Add Liquid-Cooled Cabinets to SLS

This procedure adds one or more liquid-cooled cabinets and associated CDU management switches to SLS.

NOTE: This procedure is intended to be used in conjunction with the top level Add additional Liquid-Cooled Cabinets to a System procedure.

Prerequisites

  • The Cray command line interface (CLI) tool is initialized and configured on the system. See Configure the Cray CLI.

  • The latest CSM documentation is installed on the system. See Check for latest documentation.
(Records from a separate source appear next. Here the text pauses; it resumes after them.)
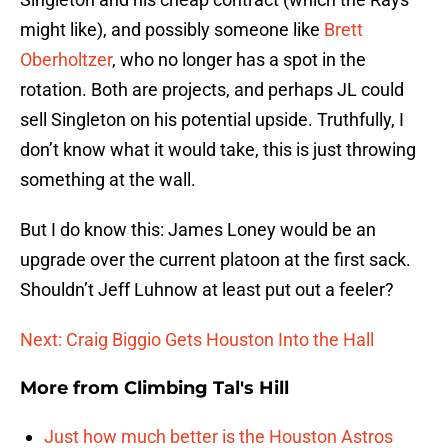
might like), and possibly someone like
Brett
Oberholtzer
, who no longer has a spot in the
rotation. Both are projects, and perhaps JL could
sell Singleton on his potential upside. Truthfully, I
don’t know what it would take, this is just throwing
something at the wall.
But I do know this: James Loney would be an
upgrade over the current platoon at the first sack.
Shouldn’t Jeff Luhnow at least put out a feeler?
Next: Craig Biggio Gets Houston Into the Hall
More from
Climbing Tal's Hill
Just how much better is the Houston Astros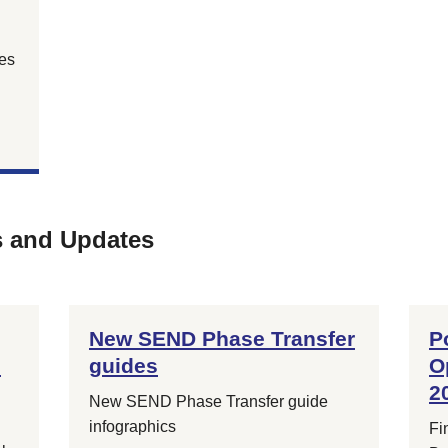
es
s and Updates
New SEND Phase Transfer
P
e
guides
O
2
New SEND Phase Transfer guide
infographics
Fi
  • Collect information for the liquid-cooled cabinets being added to the system. For each cabinet collect:

    • Cabinet component name (xname) (for example x1004)
    • Hardware Management Network (HMN) VLAN ID configured on the CEC (for example 3004)
    • Node Management Network (NMN) VLAN ID configured on the CEC (for example 2004)
    • Starting compute node ID (NID) (for example 2025)
    • Cabinet type: Mountain (8 chassis) or Hill (2 chassis)
  • Collect information for the CDU switches (if any) being added to the system. For each CDU management switch, collect:

    • CDU switch component name (xname) (for example d1w1)
    • CDU switch brand (for example Dell or Aruba)
    • CDU switch alias (for example sw-cdu-004)

Procedure

  1. Perform an SLS dump state operation:

    ncn-mw# cray sls dumpstate list --format json > sls_dump.json
    ncn-mw# cp -v sls_dump.json sls_dump.original.json
    
  2. For each new liquid-cooled cabinet being added to the system, collect the following information about each cabinet:

    • Cabinet component name (xname) (for example x1004)
    • Hardware Management Network (HMN) VLAN ID configured on the CEC (for example 3004)
    • Node Management Network (NMN) VLAN ID configured on the CEC (for example 2004)
    • Starting compute node ID (NID) (for example 2025)
    • Cabinet type: Mountain (8 chassis) or Hill (2 chassis)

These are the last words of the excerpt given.